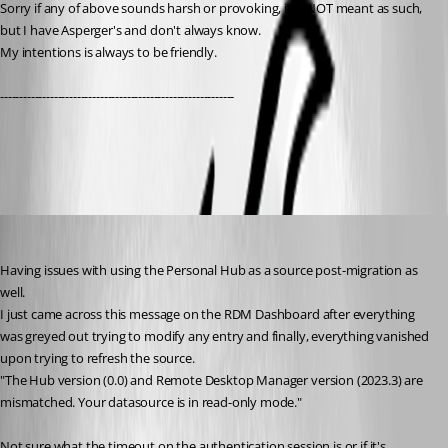
Sorry if any of above sounds harsh or provoking, it is NOT meant as such, 
but I have Asperger's and don't always know. 
My intentions is always to be friendly.
-------------------------------------------------------------
All Comments (14)
Oldest first
sbush
Published 3 years ago
Having issues with using the Personal Hub as a source post-migration as 
well.
I just came across this message on the RDM Dashboard after everything 
was greyed out trying to modify any entry and finally, everything vanished 
upon trying to refresh the source. 
"
The Hub version (0.0) and Remote Desktop Manager version (2023.3) are 
mismatched. Your datasource is in read-only mode."
Not sure what the timeout on the authentication session is or if it's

■ What is being asked ■
Without copying any picture, repeat the full listing above word for word.

■ Problem solution ■
Sorry if any of above sounds harsh or provoking, it is NOT meant as such, 
but I have Asperger's and don't always know. 
My intentions is always to be friendly.
-------------------------------------------------------------
All Comments (14)
Oldest first
sbush
Published 3 years ago
Having issues with using the Personal Hub as a source post-migration as 
well.
I just came across this message on the RDM Dashboard after everything 
was greyed out trying to modify any entry and finally, everything vanished 
upon trying to refresh the source. 
"
The Hub version (0.0) and Remote Desktop Manager version (2023.3) are 
mismatched. Your datasource is in read-only mode."
Not sure what the timeout on the authentication session is or if it's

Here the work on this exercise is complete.